Last week I wrote that visiting Marfa is imperative if you want to understand Donald Judd's work. One part of a Marfa visit is the Chinati Foundation, the other is visiting the less-well-known Judd Foundation. I have no idea how to write about the Judd Foundation properties -- two weeks after getting back I'm still processing all I saw.
Judd owned a lot of Marfa. He did not own all of downtown, but he owned chunks of it (and the Judd and Chinati Foundations still do). The Judd Foundation still owns The Block, the entire city block that Judd controlled between Highway 90 and the railroad tracks (in the center of the image -- look for the two white rectangles), and several buildings downtown, including the Marfa National Bank.
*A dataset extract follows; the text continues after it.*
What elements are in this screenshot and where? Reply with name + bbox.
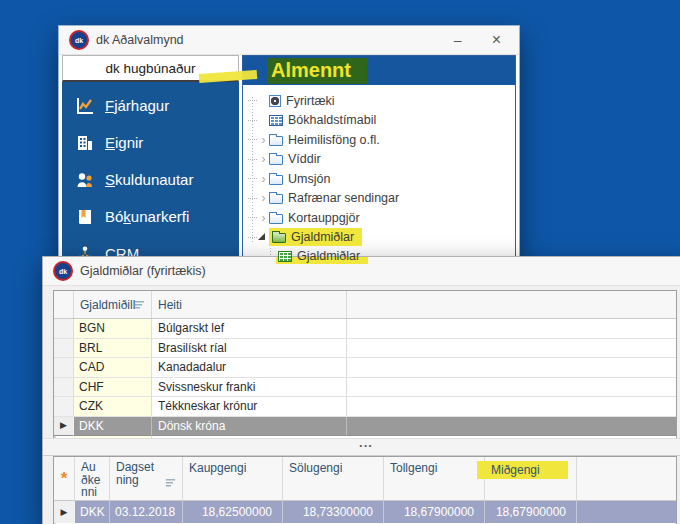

The Block is made up of several buildings the US Army abandoned in 1923 as well as a couple residences that Judd purchased. Judd lived here, installed art here, and kept what is probably the largest art library in West Texas here. All of it is more-or-less as he left it. The work is remarkably well-preserved, perhaps because not too many visitors go through, and perhaps because of the arid climate.
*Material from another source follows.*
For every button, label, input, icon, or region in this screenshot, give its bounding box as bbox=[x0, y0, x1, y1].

The highlight of the Judd Foundation property -- and one of the most remarkable art places in America -- is Judd's studio. He didn't work here for very long, but it's full of hints as to his process and working methods. It's walk-through biography.
At the Marfa National Bank: Judd kept a series of offices upstairs. He devoted one office to one project, all along the second floor of the building. Much of the furniture in the bank is of Judd's design, but many pieces from of his design and art collection are installed as well.
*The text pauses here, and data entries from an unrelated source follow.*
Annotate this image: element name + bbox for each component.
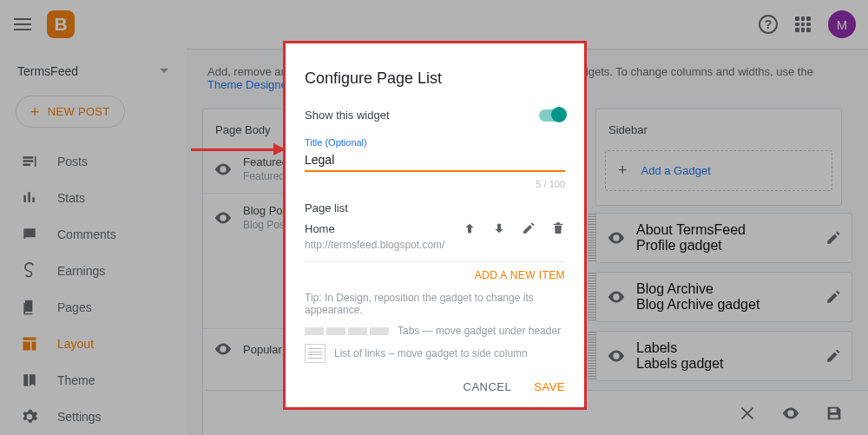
page-url: http://termsfeed.blogspot.com/ bbox=[305, 239, 565, 251]
title-input[interactable] bbox=[305, 148, 565, 172]
page-list-label: Page list bbox=[305, 201, 565, 214]
move-up-icon[interactable] bbox=[463, 221, 477, 235]
tabs-icon bbox=[305, 327, 389, 335]
annotation-arrow bbox=[191, 148, 285, 151]
page-name: Home bbox=[305, 222, 335, 235]
char-counter: 5 / 100 bbox=[305, 179, 565, 189]
hint-tabs: Tabs — move gadget under header bbox=[305, 325, 565, 337]
tip-text: Tip: In Design, reposition the gadget to… bbox=[305, 292, 565, 316]
edit-icon[interactable] bbox=[522, 221, 536, 235]
add-new-item-button[interactable]: ADD A NEW ITEM bbox=[305, 269, 565, 281]
configure-page-list-dialog: Configure Page List Show this widget Tit… bbox=[283, 41, 587, 410]
cancel-button[interactable]: CANCEL bbox=[464, 380, 512, 393]
title-field-label: Title (Optional) bbox=[305, 137, 565, 148]
show-widget-label: Show this widget bbox=[305, 109, 390, 122]
save-button[interactable]: SAVE bbox=[534, 380, 565, 393]
hint-list: List of links – move gadget to side colu… bbox=[305, 344, 565, 363]
dialog-title: Configure Page List bbox=[305, 69, 565, 88]
delete-icon[interactable] bbox=[551, 221, 565, 235]
show-widget-toggle[interactable] bbox=[539, 109, 565, 122]
page-item-row: Home bbox=[305, 221, 565, 235]
list-icon bbox=[305, 344, 326, 363]
move-down-icon[interactable] bbox=[492, 221, 506, 235]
In one of the residences and another building in The Block: Judd's early paintings. Most are flat horrid, full of Avery, Kandinsky and biomorphic abstraction. Sometimes all at once. But one painting, from 1961, anticipates Robert Mangold in the most remarkable way.
Why a Judd biography hasn't been written: One reason is that the archival materials owned by the family and the Foundations is sitll being catalogued. An early stage project won an NEA grant, but it will cost many millions more to put the materials together in a way that is useful to scholars. Some of the material is scattered -- in an organized, Judd-ian way -- throughout the Marfa National Bank building.
Show idea: I think I've suggested this before, but what about a show of the impact of military service on 20th century American art? Judd served in the Army in 1946-47.
Some things Judd owned: Early Navajo tapestries, silver and turquoise jewelry, prints/etchings of Daumiers, Goyas and Rembrandts, lots of Albers, kimonos, furniture by Breuer, Mies, and Rietveld, a Morandi-esque abstract painting by Antonio Calderara.